N° RG 23/05262 – N° Portalis DBZS-W-B7H-XEFK

JUGEMENT DU 10 JANVIER 2025

DEMANDEURS:

M. [A] [E]
[Adresse 3]
[Localité 28]
représenté par Me Hubert SOLAND, avocat au barreau de LILLE

M. [Z] [E]
[Adresse 6]
[Localité 19]
représenté par Me Hubert SOLAND, avocat au barreau de LILLE

Mme [X] [E] épouse [U]
[Adresse 10]
[Localité 25]
représentée par Me Hubert SOLAND, avocat au barreau de LILLE

DÉFENDERESSES:

Mme [N] [E]
[Adresse 8]
[Localité 27]
représentée par Me Catherine VANNELLE, avocat au barreau de LILLE

Mme [K] [E]
[Adresse 15]
[Localité 17]
représentée par Me Catherine VANNELLE, avocat au barreau de LILLE

COMPOSITION DU TRIBUNAL

Président : Marie TERRIER,
Assesseur : Juliette BEUSCHAERT,
Assesseur : Nicolas VERMEULEN,

Greffier : Benjamin LAPLUME,

DÉBATS

Vu l’ordonnance de clôture rendue en date du 09 Février 2024, avec effet différé au 15 Mars 2024.

A l’audience publique du 05 Novembre 2024, date à laquelle l’affaire a été mise en délibéré,les avocats ont été avisés que le jugement serait rendu le 10 Janvier 2025.

Vu l’article 804 du Code de procédure civile, Nicoals VERMEULEN, juge préalablement désigné par le Président, entendu en son rapport oral, et qui, ayant entendu la plaidoirie, en a rendu compte au Tribunal.

JUGEMENT : contradictoire, en premier ressort, mis à disposition au Greffe le 10 Janvier 2025 par Marie TERRIER, Présidente, assistée de Benjamin LAPLUME, Greffier.

Exposé du litige

[B] [E], né le [Date naissance 1] 1921, et [C] [W] épouse [E], née le [Date naissance 2] 1925, ont eu cinq enfants :

[Z] [E] ;[A] [E] ;[N] [E] ;[K] [E] ;[X] [E].
[B] [E] est décédé le [Date décès 22] 1998 à [Localité 28] et [C] [E], son épouse, le [Date décès 7] 2015 à [Localité 27].

Suivant donation notariée reçue par Maître [D], notaire à [Localité 28], du 7 novembre 1981, les époux [E] ont procédé à une donation entre vifs à titre de partage anticipé de la nue-propriété de plusieurs immeubles leur appartenant tant en propres qu’à titre d’acquêts de communauté au bénéfice de leurs 5 enfants.

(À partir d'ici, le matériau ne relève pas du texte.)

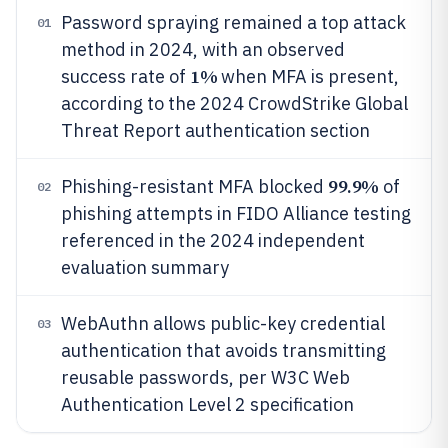
Password spraying remained a top attack
01
method in 2024, with an observed
1%
success rate of
when MFA is present,
according to the 2024 CrowdStrike Global
Threat Report authentication section
99.9%
Phishing-resistant MFA blocked
of
02
phishing attempts in FIDO Alliance testing
referenced in the 2024 independent
evaluation summary
WebAuthn allows public-key credential
03
authentication that avoids transmitting
reusable passwords, per W3C Web
Authentication Level 2 specification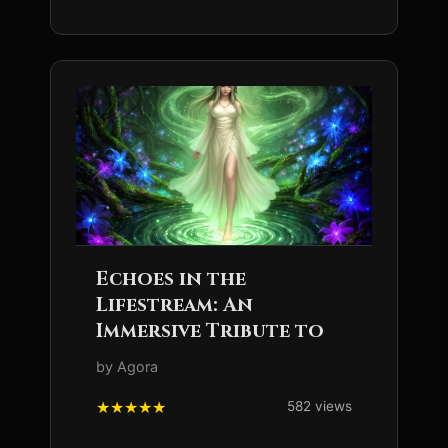
Echoes in the
Lifestream: An
Immersive Tribute to
by Agora
582 views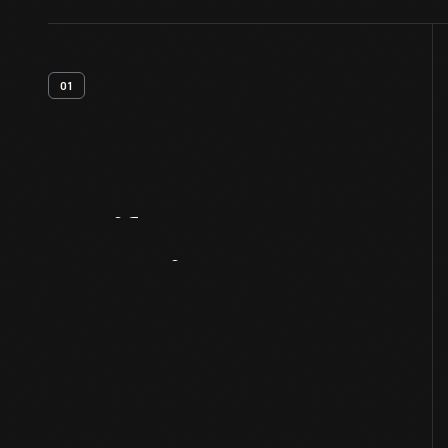
01
Artifact
Overview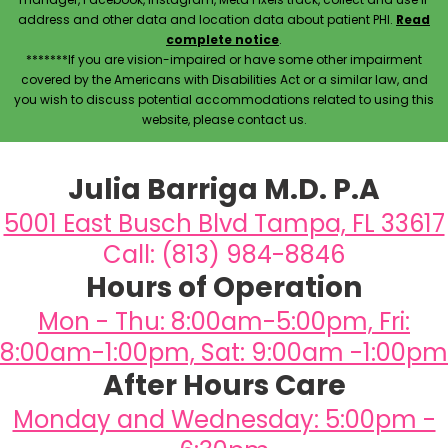
address and other data and location data about patient PHI.
Read
complete notice
.
*******If you are vision-impaired or have some other impairment
covered by the Americans with Disabilities Act or a similar law, and
you wish to discuss potential accommodations related to using this
website, please contact us.
Julia Barriga M.D. P.A
5001 East Busch Blvd Tampa, FL 33617
Call: (813) 984-8846
Hours of Operation
Mon - Thu: 8:00am-5:00pm, Fri:
8:00am-1:00pm, Sat: 9:00am -1:00pm
After Hours Care
Monday and Wednesday: 5:00pm -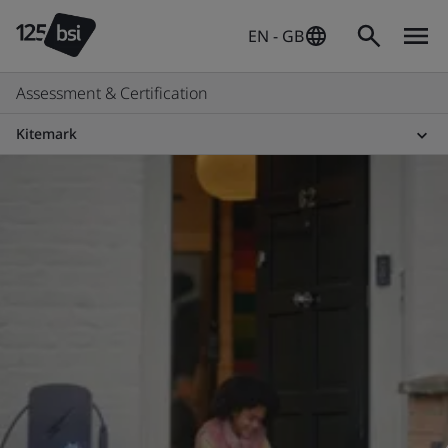
EN - GB
Assessment & Certification
Kitemark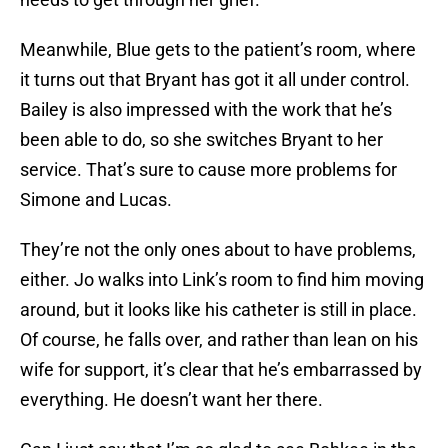
Meanwhile, Blue gets to the patient’s room, where
it turns out that Bryant has got it all under control.
Bailey is also impressed with the work that he’s
been able to do, so she switches Bryant to her
service. That’s sure to cause more problems for
Simone and Lucas.
They’re not the only ones about to have problems,
either. Jo walks into Link’s room to find him moving
around, but it looks like his catheter is still in place.
Of course, he falls over, and rather than lean on his
wife for support, it’s clear that he’s embarrassed by
everything. He doesn’t want her there.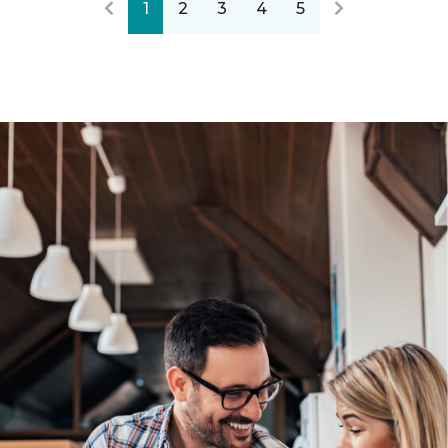
1
2
3
4
5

Par testament olographe du 24 juin 2013, [C] [E] a institué Mmes [N] et [K] [E] comme légataires universelles, chacune pour moitié.

Les parties ne sont pas parvenues à un partage amiable des successions.

Par actes de commissaire de justice en date des 24 et 25 mai 2023, M. [A] [E], M. [Z] [E] et Mme [X] [U] née [E] ont fait assigner Mmes [N] et [K] [E] devant le tribunal judiciaire de Lille aux fins d’ouverture des opérations de liquidation partage de l’indivision suite aux décès de [B] et [C] [E].

Sur cette assignation, Mmes [N] et [K] [E] ont constitué avocat.

La clôture a été ordonnée par ordonnance du 9 février 2024 et a été différée 15 mars 2024, le juge de la mise en état ayant, par bulletin du 12 janvier 2024, invité les parties à se prononcer sur la recevabilité du moyen tiré de la prescription à défaut d’avoir été soulevé par des conclusions d’incident devant le juge de la mise en état.

Par ordonnance d’incident du juge de la mise en état en date du 27 septembre 2024, il a été déclaré recevable la fin de non-recevoir soulevée par Mmes [N] et [K] [E], rejeté l’incident de prescription invoquée par elles et renvoyé l’affaire à l’audience de plaidoiries prise à juge rapporteur du 5 novembre 2024.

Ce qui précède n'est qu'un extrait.